The Markets

NZ stocks end flat amid Fletcher-SkyCity legal woes

The Fletcher Building-SkyCity legal imbroglio reared its head again, making for a mixed day’s trading on a market already overshadowed by falls on major markets.

Friday, June 06th 2025

The S&P/NZX50 Index ended 13.66 points or 0.11% down at 12,563.48, with 31 million shares, worth $118.9m trading hands.

There were 71 gainers and 67 decliners on the main board.

In the US, Wall Street’s main indices were lower after another sharp fall in Elon Musk’s Tesla.

Legal action

SkyCity gave notice that it would file legal proceedings against Fletcher Building for losses incurred from ongoing delays in the completion of the New Zealand International Convention Centre (NZICC), which caught fire in 2019.

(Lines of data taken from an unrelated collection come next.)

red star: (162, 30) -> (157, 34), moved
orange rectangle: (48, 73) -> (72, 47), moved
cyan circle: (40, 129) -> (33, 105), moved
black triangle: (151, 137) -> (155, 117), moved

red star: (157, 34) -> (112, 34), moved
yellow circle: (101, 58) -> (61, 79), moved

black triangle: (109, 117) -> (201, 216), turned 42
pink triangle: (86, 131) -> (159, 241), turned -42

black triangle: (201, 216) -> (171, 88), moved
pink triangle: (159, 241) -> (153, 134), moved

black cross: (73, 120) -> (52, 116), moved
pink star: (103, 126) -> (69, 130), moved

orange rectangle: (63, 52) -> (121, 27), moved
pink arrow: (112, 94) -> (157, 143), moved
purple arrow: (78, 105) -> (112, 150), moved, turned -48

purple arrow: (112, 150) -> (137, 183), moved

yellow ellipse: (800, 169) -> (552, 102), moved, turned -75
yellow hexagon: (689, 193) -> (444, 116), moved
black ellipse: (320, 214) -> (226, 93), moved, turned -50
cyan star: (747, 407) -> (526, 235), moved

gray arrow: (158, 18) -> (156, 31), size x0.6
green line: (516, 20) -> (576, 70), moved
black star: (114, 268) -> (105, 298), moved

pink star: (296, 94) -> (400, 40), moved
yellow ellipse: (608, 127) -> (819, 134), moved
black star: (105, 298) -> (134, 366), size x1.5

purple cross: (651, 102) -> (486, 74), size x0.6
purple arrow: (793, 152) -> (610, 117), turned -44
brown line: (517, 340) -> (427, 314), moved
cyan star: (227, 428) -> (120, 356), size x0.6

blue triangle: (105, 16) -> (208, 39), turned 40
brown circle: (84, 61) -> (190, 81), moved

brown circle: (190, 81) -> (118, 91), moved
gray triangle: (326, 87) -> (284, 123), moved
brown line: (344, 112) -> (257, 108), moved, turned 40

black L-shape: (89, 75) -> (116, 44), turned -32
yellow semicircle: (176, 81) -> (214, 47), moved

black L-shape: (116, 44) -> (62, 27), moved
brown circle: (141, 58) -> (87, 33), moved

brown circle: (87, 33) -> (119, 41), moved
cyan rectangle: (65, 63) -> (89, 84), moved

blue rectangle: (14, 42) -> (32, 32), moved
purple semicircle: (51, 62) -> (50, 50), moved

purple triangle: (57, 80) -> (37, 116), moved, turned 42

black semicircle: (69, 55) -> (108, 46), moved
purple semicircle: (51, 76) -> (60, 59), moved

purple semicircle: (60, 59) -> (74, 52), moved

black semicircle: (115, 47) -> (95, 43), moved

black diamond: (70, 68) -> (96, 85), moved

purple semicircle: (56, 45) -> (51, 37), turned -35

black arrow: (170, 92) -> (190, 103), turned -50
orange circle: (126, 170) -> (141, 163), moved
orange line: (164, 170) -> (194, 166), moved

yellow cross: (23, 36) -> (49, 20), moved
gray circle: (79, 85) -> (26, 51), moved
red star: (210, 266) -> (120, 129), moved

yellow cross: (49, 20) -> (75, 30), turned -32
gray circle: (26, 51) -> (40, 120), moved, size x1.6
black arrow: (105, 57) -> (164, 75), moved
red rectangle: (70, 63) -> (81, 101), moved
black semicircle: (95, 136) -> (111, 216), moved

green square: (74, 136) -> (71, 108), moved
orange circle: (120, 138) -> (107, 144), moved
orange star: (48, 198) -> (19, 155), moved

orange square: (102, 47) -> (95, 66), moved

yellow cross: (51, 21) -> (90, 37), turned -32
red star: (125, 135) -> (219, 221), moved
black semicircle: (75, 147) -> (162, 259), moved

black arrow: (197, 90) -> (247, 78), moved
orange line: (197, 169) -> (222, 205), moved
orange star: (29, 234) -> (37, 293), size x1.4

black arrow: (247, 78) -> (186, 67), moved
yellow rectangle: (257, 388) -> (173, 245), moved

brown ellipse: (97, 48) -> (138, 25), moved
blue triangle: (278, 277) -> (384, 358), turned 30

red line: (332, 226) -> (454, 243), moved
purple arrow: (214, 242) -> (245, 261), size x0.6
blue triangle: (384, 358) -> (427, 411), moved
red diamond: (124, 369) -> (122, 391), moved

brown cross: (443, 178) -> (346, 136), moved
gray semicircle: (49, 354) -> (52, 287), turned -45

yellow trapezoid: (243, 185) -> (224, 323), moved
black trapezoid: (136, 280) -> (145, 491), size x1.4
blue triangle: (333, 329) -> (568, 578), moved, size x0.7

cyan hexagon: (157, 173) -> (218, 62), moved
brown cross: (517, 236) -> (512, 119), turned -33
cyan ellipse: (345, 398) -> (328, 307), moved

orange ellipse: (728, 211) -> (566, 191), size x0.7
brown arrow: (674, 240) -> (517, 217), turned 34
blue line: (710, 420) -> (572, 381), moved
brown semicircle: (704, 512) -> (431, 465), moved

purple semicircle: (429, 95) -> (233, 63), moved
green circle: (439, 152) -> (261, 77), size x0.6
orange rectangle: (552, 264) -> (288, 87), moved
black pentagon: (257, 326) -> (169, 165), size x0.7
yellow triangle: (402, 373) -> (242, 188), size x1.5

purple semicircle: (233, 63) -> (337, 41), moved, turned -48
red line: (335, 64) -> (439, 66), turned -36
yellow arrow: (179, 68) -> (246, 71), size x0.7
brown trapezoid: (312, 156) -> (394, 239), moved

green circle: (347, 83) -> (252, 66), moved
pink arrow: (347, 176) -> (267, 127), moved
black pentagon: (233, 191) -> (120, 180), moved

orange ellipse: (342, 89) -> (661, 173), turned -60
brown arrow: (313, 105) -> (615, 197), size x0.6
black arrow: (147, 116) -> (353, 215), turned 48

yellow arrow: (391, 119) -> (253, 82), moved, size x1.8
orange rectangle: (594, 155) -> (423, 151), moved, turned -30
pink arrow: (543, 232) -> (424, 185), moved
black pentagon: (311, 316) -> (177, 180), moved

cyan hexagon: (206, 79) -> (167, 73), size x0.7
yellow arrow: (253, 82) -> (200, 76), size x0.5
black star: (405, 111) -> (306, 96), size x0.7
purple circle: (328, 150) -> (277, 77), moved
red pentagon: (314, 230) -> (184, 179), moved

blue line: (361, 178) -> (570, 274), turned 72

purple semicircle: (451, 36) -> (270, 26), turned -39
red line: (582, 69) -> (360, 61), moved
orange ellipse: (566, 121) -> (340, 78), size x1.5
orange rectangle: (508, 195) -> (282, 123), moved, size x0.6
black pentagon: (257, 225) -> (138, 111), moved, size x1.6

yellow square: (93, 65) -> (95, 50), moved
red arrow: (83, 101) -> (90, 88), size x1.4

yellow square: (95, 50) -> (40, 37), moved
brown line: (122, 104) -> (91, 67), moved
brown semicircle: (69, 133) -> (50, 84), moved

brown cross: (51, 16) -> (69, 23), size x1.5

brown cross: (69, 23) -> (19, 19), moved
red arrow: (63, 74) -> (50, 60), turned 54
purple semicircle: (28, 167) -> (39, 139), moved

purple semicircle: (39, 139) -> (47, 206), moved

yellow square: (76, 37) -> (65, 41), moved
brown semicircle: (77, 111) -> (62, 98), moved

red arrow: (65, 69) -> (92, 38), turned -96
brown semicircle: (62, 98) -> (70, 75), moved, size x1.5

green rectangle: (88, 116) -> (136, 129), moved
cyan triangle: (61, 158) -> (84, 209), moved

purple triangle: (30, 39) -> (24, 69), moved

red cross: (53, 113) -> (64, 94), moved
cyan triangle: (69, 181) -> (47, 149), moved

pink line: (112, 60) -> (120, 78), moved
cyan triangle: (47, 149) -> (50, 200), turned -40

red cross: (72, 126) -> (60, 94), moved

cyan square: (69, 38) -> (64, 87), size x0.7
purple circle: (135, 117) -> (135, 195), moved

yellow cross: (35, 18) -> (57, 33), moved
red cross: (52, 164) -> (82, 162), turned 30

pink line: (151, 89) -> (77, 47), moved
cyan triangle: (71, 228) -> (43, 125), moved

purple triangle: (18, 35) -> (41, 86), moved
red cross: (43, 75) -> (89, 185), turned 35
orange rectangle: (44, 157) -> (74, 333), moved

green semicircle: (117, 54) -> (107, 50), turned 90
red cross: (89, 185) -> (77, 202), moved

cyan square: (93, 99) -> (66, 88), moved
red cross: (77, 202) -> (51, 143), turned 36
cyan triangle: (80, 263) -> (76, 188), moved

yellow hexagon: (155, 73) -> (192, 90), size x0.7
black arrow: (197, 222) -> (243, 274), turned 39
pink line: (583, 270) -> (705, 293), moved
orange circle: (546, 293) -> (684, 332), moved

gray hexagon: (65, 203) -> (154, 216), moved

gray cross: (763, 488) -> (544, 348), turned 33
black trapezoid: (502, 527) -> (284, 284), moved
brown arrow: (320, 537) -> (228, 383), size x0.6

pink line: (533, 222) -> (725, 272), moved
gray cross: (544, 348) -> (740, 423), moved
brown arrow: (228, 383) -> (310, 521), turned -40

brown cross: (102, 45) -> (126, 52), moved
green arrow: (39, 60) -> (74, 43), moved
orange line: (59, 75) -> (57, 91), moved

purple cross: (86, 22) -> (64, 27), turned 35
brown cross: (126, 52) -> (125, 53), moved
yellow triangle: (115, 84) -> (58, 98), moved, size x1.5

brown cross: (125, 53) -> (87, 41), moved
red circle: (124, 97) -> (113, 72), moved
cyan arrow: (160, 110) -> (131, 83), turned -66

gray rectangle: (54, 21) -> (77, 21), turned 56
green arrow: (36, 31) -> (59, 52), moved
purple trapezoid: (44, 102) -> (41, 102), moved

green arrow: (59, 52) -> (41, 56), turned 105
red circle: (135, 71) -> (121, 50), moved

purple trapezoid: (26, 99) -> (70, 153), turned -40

In response, Fletcher said net costs to complete NZICC had been reassessed, and that it will record a further provision of $12-$15m.

Hamilton Hindin Greene investment adviser Jeremy Sullivan said it was a “nothing to see here” response from Fletcher.

“It’s going to be a drawn-out legal process, which is expensive and uncertain,” he said. “SkyCity has potentially got more to gain out of it than Fletcher, but it’s the last thing Fletcher needs right now, especially after everything that’s happened in WA.”

Fletcher last year settled a legal dispute involving its unit, Iplex Pipelines, which may involve it setting aside A$155 million (NZ$166m) to address plumbing failures in Western Australia.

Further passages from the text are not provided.